> [WORK TO COMPLETE]: What you return should match the data below exactly, with no pictures in it.
**** DATA FOR THE TASK ****
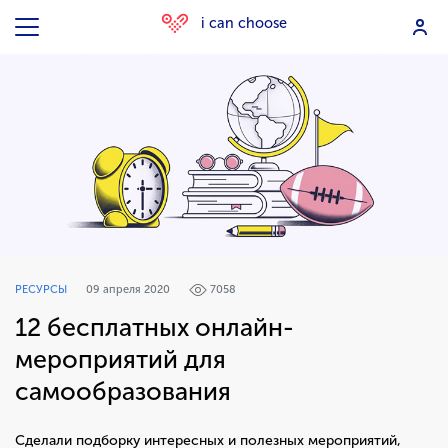
i can choose
РЕСУРСЫ
09 апреля 2020
7058
12 бесплатных онлайн-
мероприятий для
самообразования
Сделали подборку интересных и полезных мероприятий,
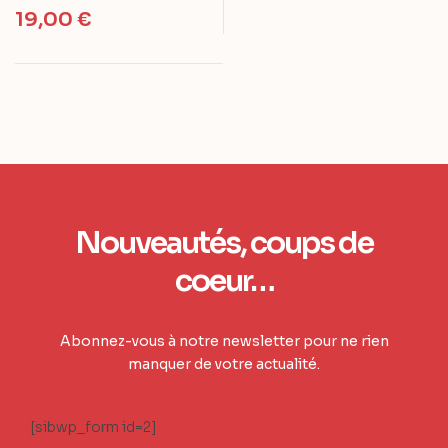
19,00
€
Nouveautés, coups de
coeur…
Abonnez-vous à notre newsletter pour ne rien
manquer de votre actualité.
[sibwp_form id=2]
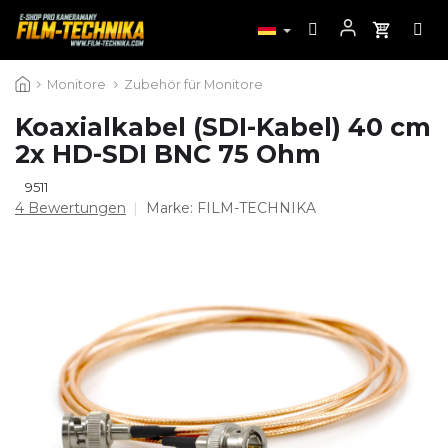
Zum
Monitore
Zubehör für Monitore
Inhalt
springen
Koaxialkabel (SDI-Kabel) 40 cm
2x HD-SDI BNC 75 Ohm
9511
Die
4 Bewertungen
Marke:
FILM-TECHNIKA
durchschnittliche
Produktbewertung
ist
5,0
von
5
Sternen.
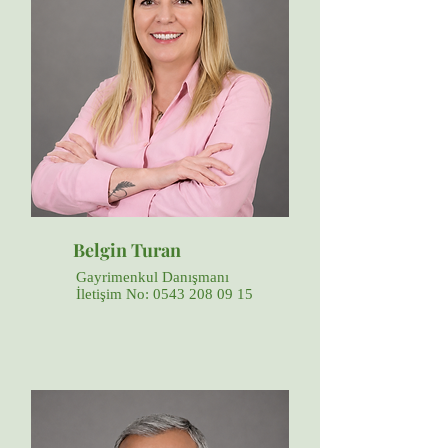
Belgin Turan
Gayrimenkul Danışmanı
İletişim No:
0543 208 09 15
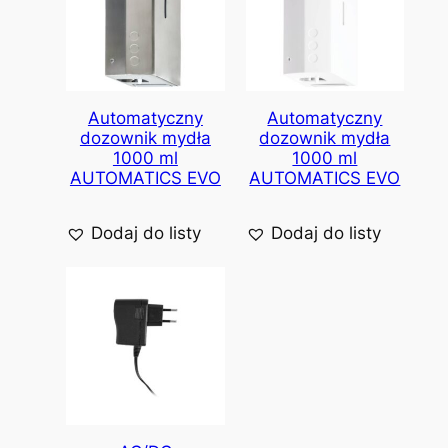
Automatyczny
Automatyczny
dozownik mydła
dozownik mydła
1000 ml
1000 ml
AUTOMATICS EVO
AUTOMATICS EVO
Dodaj do listy
Dodaj do listy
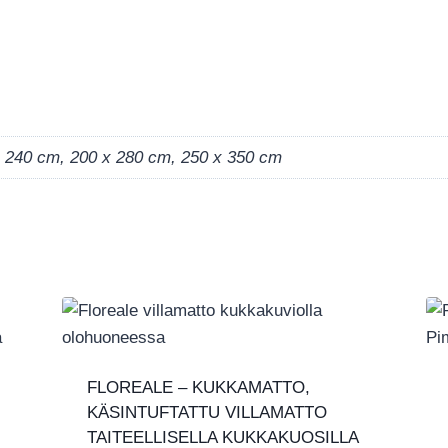
x 240 cm, 200 x 280 cm, 250 x 350 cm
FLOREALE – KUKKAMATTO,
KÄSINTUFTATTU VILLAMATTO
TAITEELLISELLA KUKKAKUOSILLA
****
> [ANSWER TO THE EXERCISE]:
i can choose
РЕСУРСЫ
09 апреля 2020
7058
12 бесплатных онлайн-
мероприятий для
самообразования
Сделали подборку интересных и полезных мероприятий,
19,00
€
Nouveautés, coups de
coeur…
Abonnez-vous à notre newsletter pour ne rien
manquer de votre actualité.
[sibwp_form id=2]
Zum
Monitore
Zubehör für Monitore
Inhalt
springen
Koaxialkabel (SDI-Kabel) 40 cm
2x HD-SDI BNC 75 Ohm
9511
Die
4 Bewertungen
Marke:
FILM-TECHNIKA
durchschnittliche
Produktbewertung
ist
5,0
von
5
Sternen.
Belgin Turan
Gayrimenkul Danışmanı
İletişim No:
0543 208 09 15
Automatyczny
Automatyczny
dozownik mydła
dozownik mydła
1000 ml
1000 ml
AUTOMATICS EVO
AUTOMATICS EVO
Dodaj do listy
Dodaj do listy
x 240 cm, 200 x 280 cm, 250 x 350 cm
FLOREALE – KUKKAMATTO,
KÄSINTUFTATTU VILLAMATTO
TAITEELLISELLA KUKKAKUOSILLA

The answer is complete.